Determination and Analysis of the Putative AcaCD-Responsive Promoters of Salmonella Genomic Island 1

The integrative genomic island SGI1 and its variants confer multidrug resistance in numerous Salmonella enterica serovariants and several Proteus mirabilis and Acinetobacter strains. SGI1 is mobilized by the IncA/C family plasmids. The island exploits not only the conjugation apparatus of the plasmid, but also utilizes the plasmid-encoded master regulator AcaCD to induce the excision and formation of its transfer-competent form, which is a key step in the horizontal transfer of SGI1. Triggering of SGI1 excision occurs via the AcaCD-dependent activation of xis gene expression. AcaCD binds in P-xis to an unusually long recognition sequence. Beside the Pxis promoter, upstream regions of four additional SGI1 genes, S004, S005, S012 and S018, also contain putative AcaCD-binding sites. Furthermore, SGI1 also encodes an AcaCD-related activator, FlhDC(SGI1), which has no known function. Here, we have analysed the functionality of the putative AcaCD-dependent promoter regions and proved their activation by either AcaCD or FlhDC(SGI1). Moreover, we provide evidence that both activators act on the same binding site in P-xis and that FlhDC(SGI1) is able to complement the acaCD deletion of the IncA/C family plasmid R16a.

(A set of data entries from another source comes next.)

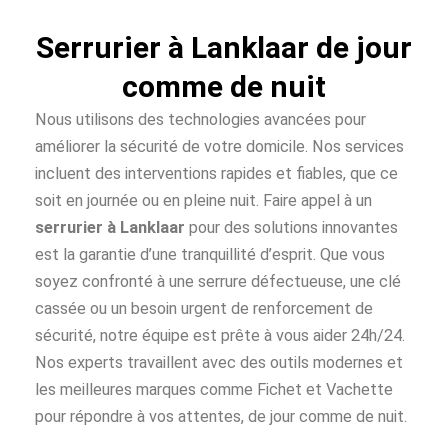
Serrurier à Lanklaar de jour
comme de nuit
Nous utilisons des technologies avancées pour
améliorer la sécurité de votre domicile. Nos services
incluent des interventions rapides et fiables, que ce
soit en journée ou en pleine nuit. Faire appel à un
serrurier à Lanklaar
pour des solutions innovantes
est la garantie d’une tranquillité d’esprit. Que vous
soyez confronté à une serrure défectueuse, une clé
cassée ou un besoin urgent de renforcement de
sécurité, notre équipe est prête à vous aider 24h/24.
Nos experts travaillent avec des outils modernes et
les meilleures marques comme Fichet et Vachette
pour répondre à vos attentes, de jour comme de nuit.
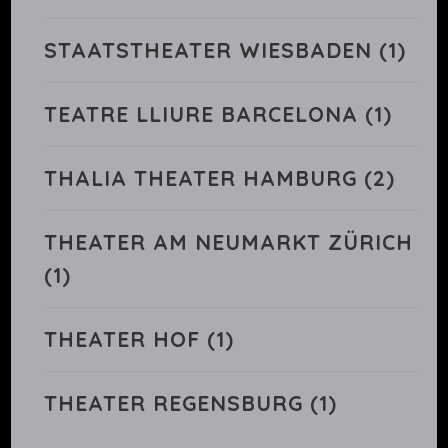
STAATSTHEATER WIESBADEN
(1)
TEATRE LLIURE BARCELONA
(1)
THALIA THEATER HAMBURG
(2)
THEATER AM NEUMARKT ZÜRICH
(1)
THEATER HOF
(1)
THEATER REGENSBURG
(1)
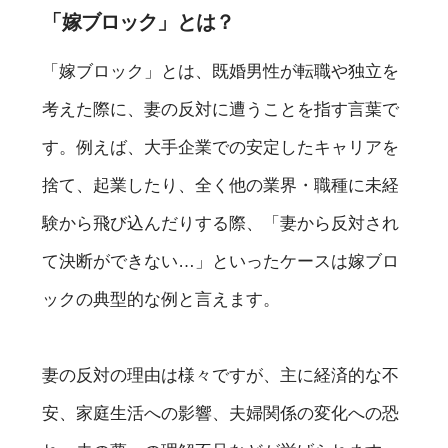
「嫁ブロック」とは？
「嫁ブロック」とは、既婚男性が転職や独立を
考えた際に、妻の反対に遭うことを指す言葉で
す。例えば、大手企業での安定したキャリアを
捨て、起業したり、全く他の業界・職種に未経
験から飛び込んだりする際、「妻から反対され
て決断ができない…」といったケースは嫁ブロ
ックの典型的な例と言えます。
妻の反対の理由は様々ですが、主に経済的な不
安、家庭生活への影響、夫婦関係の変化への恐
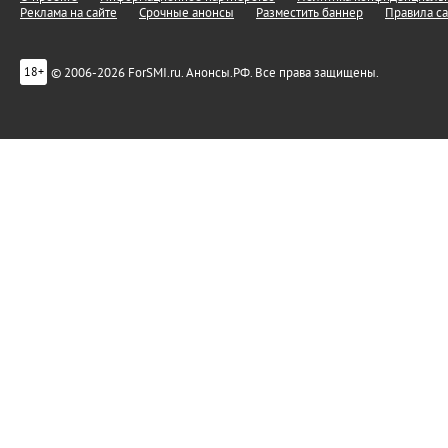
Реклама на сайте
Срочные анонсы
Разместить баннер
Правила са
© 2006-2026 ForSMI.ru. Анонсы.РФ. Все права защищены.
18+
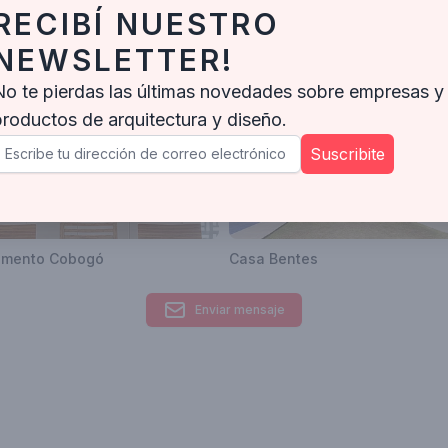
RECIBÍ NUESTRO
cesso de construção da Fabrika, foi amadurecida a ideia da formação
NEWSLETTER!
No te pierdas las últimas novedades sobre empresas y
 cerca de 20 profissionais entre arquitetos, designers e estudante
productos de arquitectura y diseño.
genharia, instalações e paisagismo conforme a demanda.
Suscribite
 projetos, conforme descrito a seguir.
amento Cobogó
Casa Bentes
Enviar mensaje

We determined the transcription start sites for the AcaCD-responsive promoters and showed that orf S004 is expressed probably from a different start codon than predicted earlier. Additionally, expression of S003 from promoter P-S004 was ruled out. Pxis and the four SGI1 promoters examined here also lack obvious -35 promoter box and their promoter profile is consistent with the class II-type activation pathway. Although the role of the four additionally analysed AcaCD/FlhDC(SGI1)-controlled genes in transfer and/or maintenance of SGI1 is not yet clear, the conservation of the whole region suggests the existence of some selection for their functionality.